Press Release: Florida State University
TALLAHASSEE, Fla. – Florida State University’s Center for Brain Repair has received a major financial gift from Tallahassee parents who know all too well how research can lead to medical relief.
Erwin and Stefanie Jackson’s gift of $1 million will establish a fund to support The Brian Jackson Dystonia Research and Discovery Program at the Center for Brain Repair, which is part of FSU’s College of Medicine. The program is named for their son, who at age 15 was diagnosed with generalized dystonia. The movement disorder causes involuntary muscle contractions, and Brian Jackson’s symptoms got so severe that he spent eight months in a wheelchair. Eventually, doctors implanted electrodes in his brain to tame the contractions.

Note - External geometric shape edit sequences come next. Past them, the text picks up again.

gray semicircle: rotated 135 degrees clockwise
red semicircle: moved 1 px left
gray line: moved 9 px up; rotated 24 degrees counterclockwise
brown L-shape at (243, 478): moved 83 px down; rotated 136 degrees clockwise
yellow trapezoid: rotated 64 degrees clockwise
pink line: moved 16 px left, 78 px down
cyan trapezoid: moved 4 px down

“We don’t want anyone else’s child to go through what our son did,” said Erwin Jackson, a psychologist and businessman. “If this donation can give researchers the momentum they need to find a cure for dystonia, it will be the best money we ever spent.”
The Jackson family’s gift is part of their continuing effort to increase public awareness of this debilitating neurological disorder. As part of that effort, they and the Tallahassee Memorial Hospital Foundation organize an annual Valentine’s Day fundraiser for dystonia research to benefit the Brian Jackson dystonia program.

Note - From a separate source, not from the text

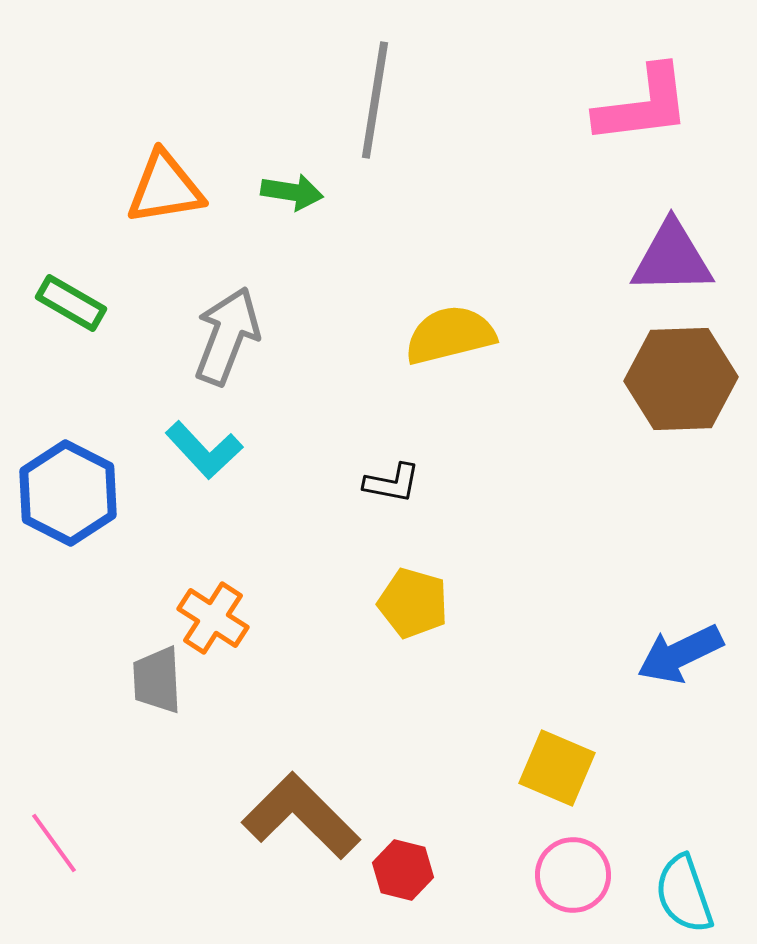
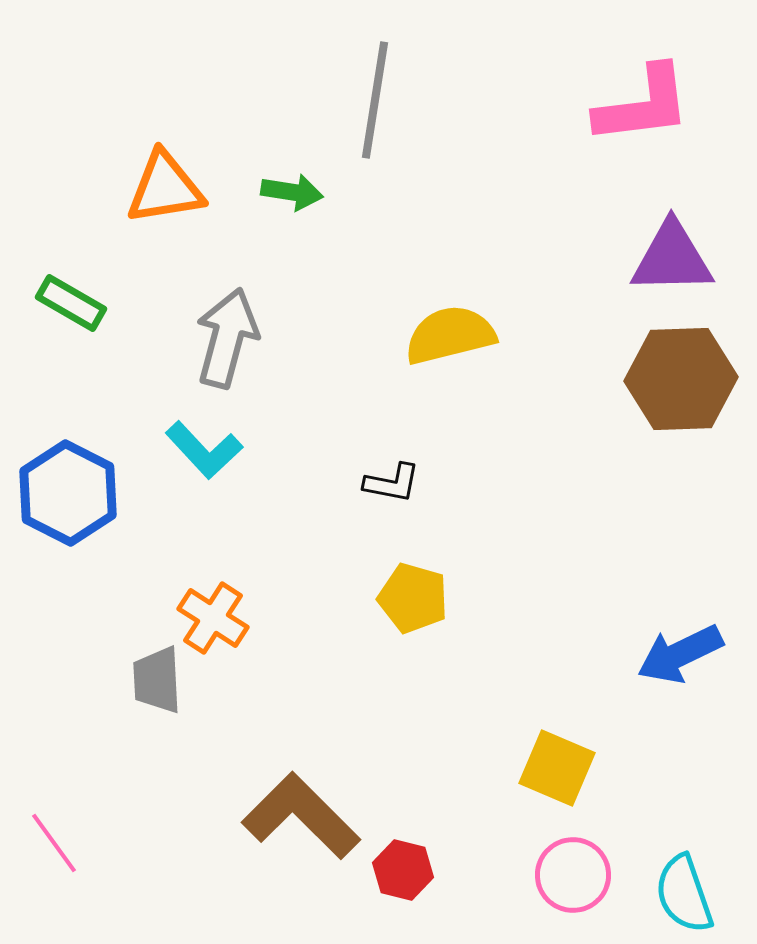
gray arrow: moved 2 px down; rotated 6 degrees counterclockwise
yellow pentagon: moved 5 px up
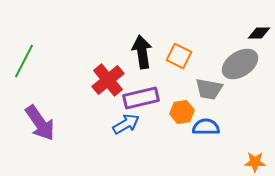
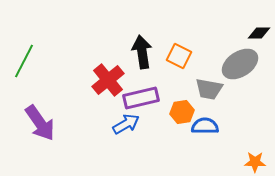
blue semicircle: moved 1 px left, 1 px up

"This is exactly the kind of opportunity the College of Medicine is always looking for,” Dean John P. Fogarty said. “It's a chance to move promising research from the lab to the community, where it can make a real difference in how people live their lives. We're grateful for this generous partnership with the Jackson family."
Professor Pradeep Bhide directs the Center for Brain Repair in the College of Medicine’s Department of Biomedical Sciences. He left the Harvard Medical School faculty in 2011 to become the inaugural occupant of the Jim and Betty Ann Rodgers Eminent Scholar Chair in Developmental Neurosciences at Florida State. Last year, he happened to meet the Jacksons — and learned of their personal connection with a disorder that he has studied most of his career.
“Most other families in this situation likely would rest and rejoice in their hard-fought victory over dystonia,” Bhide said. “However, Erwin and Stefanie are working harder than ever on behalf of everyone else who is afflicted with this dreadful condition. Their dedication, commitment and enthusiasm inspire us, motivate us and keep our spirits high as we do our part in the laboratory and the clinic.”